Abdul Momin Ismail (5 December 1927 – 17 May 2008) was a politician and diplomat from Brunei who previously served as a member in the Legislative Council and the Menteri Besar of Brunei.

Career 
Began working with the Brunei government in 1946. Belait District's acting district officer from August 1958 until 29 September 1959. From 1963 through 1969, he served as Belait District's district officer. While Dato Mohd Taib Besar was on vacation on 23 July 1969, he served as acting state secretary.

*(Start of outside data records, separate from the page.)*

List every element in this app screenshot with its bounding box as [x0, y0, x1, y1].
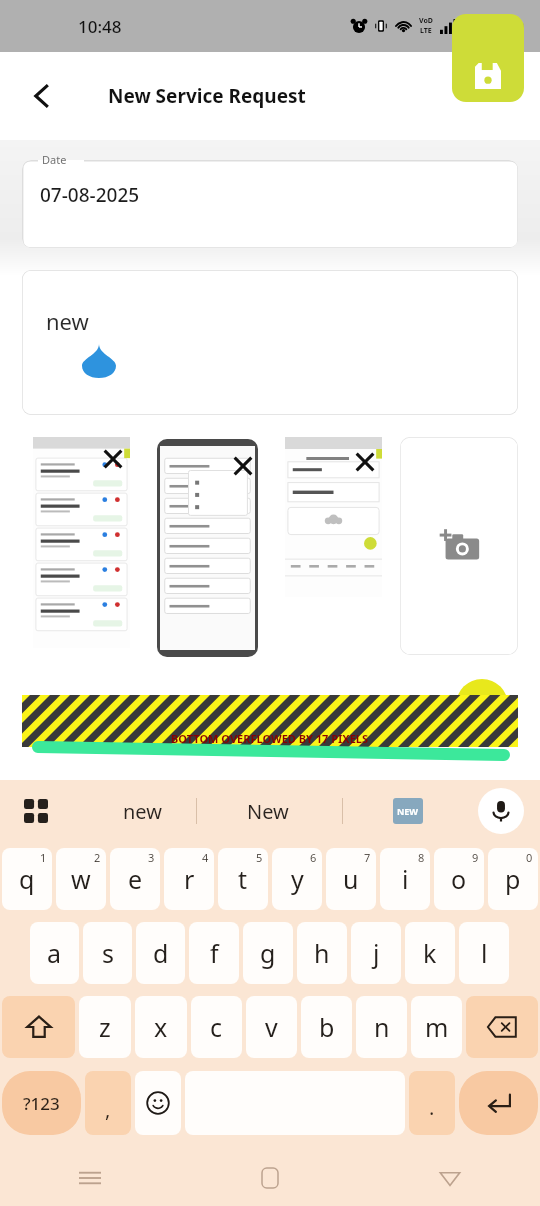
button[interactable]: l: [459, 922, 509, 984]
staticText: new: [123, 798, 162, 825]
staticText: 9: [472, 850, 479, 865]
button[interactable]: Attached screenshot 1: [33, 437, 130, 648]
button[interactable]: p: [488, 848, 538, 910]
staticText: 4: [202, 850, 209, 865]
staticText: h: [314, 936, 330, 970]
staticText: 6: [310, 850, 317, 865]
button[interactable]: Emoji: [135, 1071, 181, 1135]
staticText: j: [373, 936, 380, 970]
staticText: p: [505, 862, 521, 896]
button[interactable]: New: [208, 786, 328, 836]
button[interactable]: m: [411, 996, 462, 1058]
staticText: 5: [256, 850, 263, 865]
button[interactable]: new: [82, 786, 202, 836]
staticText: d: [153, 936, 169, 970]
button[interactable]: Enter: [459, 1071, 538, 1135]
staticText: g: [260, 936, 276, 970]
button[interactable]: s: [83, 922, 132, 984]
staticText: ,: [105, 1096, 111, 1123]
staticText: 07-08-2025: [40, 182, 140, 208]
button[interactable]: Backspace: [466, 996, 538, 1058]
button[interactable]: h: [297, 922, 347, 984]
staticText: VoD: [419, 16, 433, 26]
staticText: b: [319, 1010, 335, 1044]
button[interactable]: c: [191, 996, 242, 1058]
staticText: s: [102, 936, 114, 970]
button[interactable]: Recent apps: [0, 1150, 180, 1206]
button[interactable]: Voice input: [478, 788, 524, 834]
button[interactable]: new: [22, 270, 518, 415]
staticText: e: [128, 862, 143, 896]
staticText: 7: [364, 850, 371, 865]
staticText: w: [71, 862, 91, 896]
staticText: x: [154, 1010, 168, 1044]
staticText: l: [481, 936, 488, 970]
button[interactable]: Shift: [2, 996, 75, 1058]
button[interactable]: NEW: [356, 786, 460, 836]
button[interactable]: g: [243, 922, 293, 984]
button[interactable]: Attached screenshot 2: [157, 439, 258, 657]
button[interactable]: z: [79, 996, 131, 1058]
button[interactable]: Add photo: [400, 437, 518, 655]
button[interactable]: Remove attachment: [350, 447, 380, 477]
button[interactable]: Save: [452, 14, 524, 102]
button[interactable]: .: [409, 1071, 455, 1135]
button[interactable]: n: [356, 996, 407, 1058]
button[interactable]: u: [326, 848, 376, 910]
button[interactable]: e: [110, 848, 160, 910]
staticText: u: [343, 862, 359, 896]
staticText: 8: [418, 850, 425, 865]
button[interactable]: f: [189, 922, 239, 984]
button[interactable]: ?123: [2, 1071, 81, 1135]
button[interactable]: w: [56, 848, 106, 910]
staticText: LTE: [420, 26, 432, 36]
staticText: a: [47, 936, 62, 970]
staticText: ?123: [23, 1092, 60, 1115]
staticText: BOTTOM OVERFLOWED BY 17 PIXELS: [171, 731, 369, 746]
button[interactable]: r: [164, 848, 214, 910]
staticText: New: [247, 798, 289, 825]
button[interactable]: d: [136, 922, 185, 984]
staticText: New Service Request: [108, 83, 306, 109]
button[interactable]: k: [405, 922, 455, 984]
button[interactable]: i: [380, 848, 430, 910]
button[interactable]: Remove attachment: [98, 444, 128, 474]
button[interactable]: Remove attachment: [228, 451, 258, 481]
staticText: new: [46, 306, 89, 336]
button[interactable]: a: [30, 922, 79, 984]
button[interactable]: Back: [360, 1150, 540, 1206]
staticText: NEW: [397, 805, 419, 817]
staticText: .: [429, 1094, 435, 1121]
staticText: 0: [526, 850, 533, 865]
staticText: i: [402, 862, 409, 896]
staticText: c: [210, 1010, 223, 1044]
button[interactable]: Attached screenshot 3: [285, 437, 382, 597]
button[interactable]: x: [135, 996, 187, 1058]
button[interactable]: Back: [18, 72, 66, 120]
button[interactable]: t: [218, 848, 268, 910]
staticText: t: [238, 862, 248, 896]
staticText: v: [265, 1010, 278, 1044]
staticText: 2: [94, 850, 101, 865]
button[interactable]: b: [301, 996, 352, 1058]
staticText: 10:48: [78, 15, 122, 38]
staticText: r: [184, 862, 195, 896]
button[interactable]: 07-08-2025: [22, 160, 518, 248]
button[interactable]: j: [351, 922, 401, 984]
button[interactable]: o: [434, 848, 484, 910]
button[interactable]: ,: [85, 1071, 131, 1135]
staticText: Date: [42, 152, 67, 167]
staticText: y: [291, 862, 304, 896]
staticText: 1: [40, 850, 47, 865]
button[interactable]: Home: [180, 1150, 360, 1206]
button[interactable]: v: [246, 996, 297, 1058]
staticText: m: [425, 1010, 449, 1044]
staticText: k: [423, 936, 437, 970]
button[interactable]: y: [272, 848, 322, 910]
staticText: z: [99, 1010, 111, 1044]
button[interactable]: Keyboard menu: [14, 789, 58, 833]
staticText: n: [374, 1010, 390, 1044]
button[interactable]: q: [2, 848, 52, 910]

Returned to his position as District Officer in Kuala Belait between 2 September and 1 October 1969. From April 1970 until May 1972, he became the State Secretary of Brunei.

On 15 July 1972, Sultan Hassanal Bolkiah appointed him as the new Menteri Besar of Brunei, and remained at this post through another council shuffle on 1 July 1974. He would hold that position until 31 August 1981. High Commissioner of Brunei to Malaysia from 1989 to 1990, concurrently served as non-resident High Commissioner to India from 1990 until 1993; on 24 November 1990, he handed his letters of credentials to President R Venkataraman. From 1993 until 1995, served as the High Commissioner of Brunei to China. Brunei's High Commissioner to the United States in 1995. Brunei's permanent representative to the United Nations from 1994 until 1995.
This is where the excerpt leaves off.